The Buccaneers have done something that rarely if ever happens.
And they’ve done it twice.
The Buccaneers persuaded a pair of players who are eligible for second contracts to restructure the fourth-year salaries on their rookie contracts.
Via Greg Auman of Fox Sports, the Bucs converted the base salaries of left tackle Tristan Wirfs and safety Antoine Winfield Jr. to the minimum, converting the rest to a signing bonus and spreading it over the current year and four future years.
Winfield, who is in the final year of his rookie deal, went from $2.992 million in base pay to $1.01 million, with $1,982,000 converted to a signing bonus. It drops his cap number from $3.7 million to $2.1 million, creating $1.6 million in cap space.
Wirfs, who still has a fifth-year option in 2024, did the same thing. Same prior base salary of $2.992 million. Same conversion to the minimum of $1.01 million.
Per a source with knowledge of the situation, the Buccaneers did not have the automatic contractual right to do the restructurings. That makes it a little surprising that the players went along with it.

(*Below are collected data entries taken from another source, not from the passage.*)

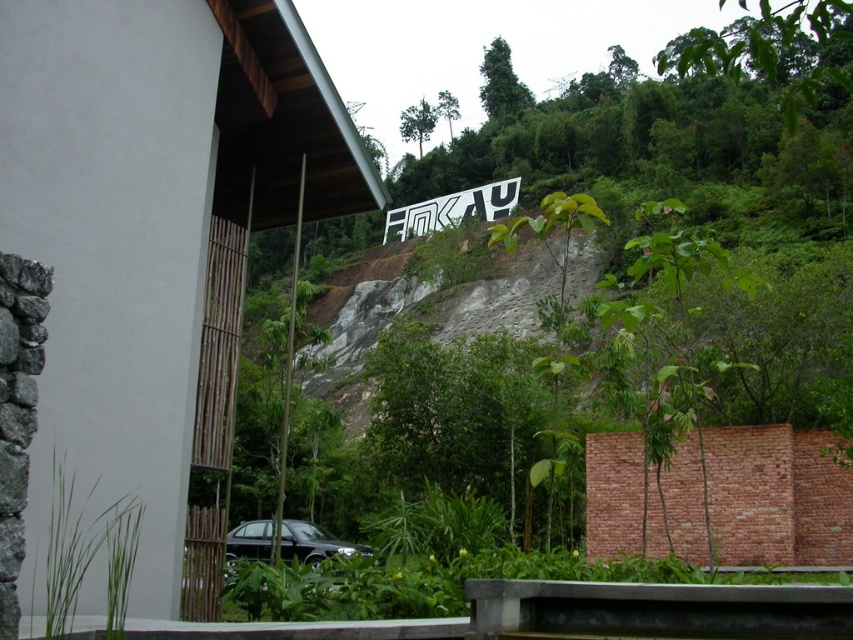 Between point (505, 212) and point (286, 550), which one is positioned in front?

Point (286, 550) is more forward.

You are a GUI agent. You are given a task and a screenshot of the screen. Output one action in this format:
    pyautogui.click(x=<x>, y=<y>)
    Task: Click on the white metallic sign at upper center
    
    Given the screenshot: What is the action you would take?
    [x=451, y=211]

They could have simply insisted on their second contracts, and the financial reward that goes along with them.
That said, there’s a tax benefit that comes from maximizing signing bonus paid out in Florida, with no state income tax, and minimizing base salary, which is subject to state taxes for games played in states that have it.
The Bucs needed to kick the can by nearly $3.2 million in order to create cap space for the signing of their draft picks. Yes, that’s how tightly they were pressed against the cap.
They entered the year roughly $50 million over the limit, thanks in large part to the $35 million in dead money they’ll carry for Tom Brady, who could have done a one-year dummy deal aimed at reducing that number dramatically in 2023, after he announced his retirement. But he didn’t.
In March, the team’s official website posted a glass-half-full puff piece defending the current cap bulge as the bill for winning a Super Bowl, while also arguing that the Bucs intend to compete this year even with so little cap space. Regardless, they’ve had to send millions into 2024 and beyond in order to balance the current books.
And, most recently, they’ve had to get a couple of fourth-year players to restructure at a time when those players deserve extensions.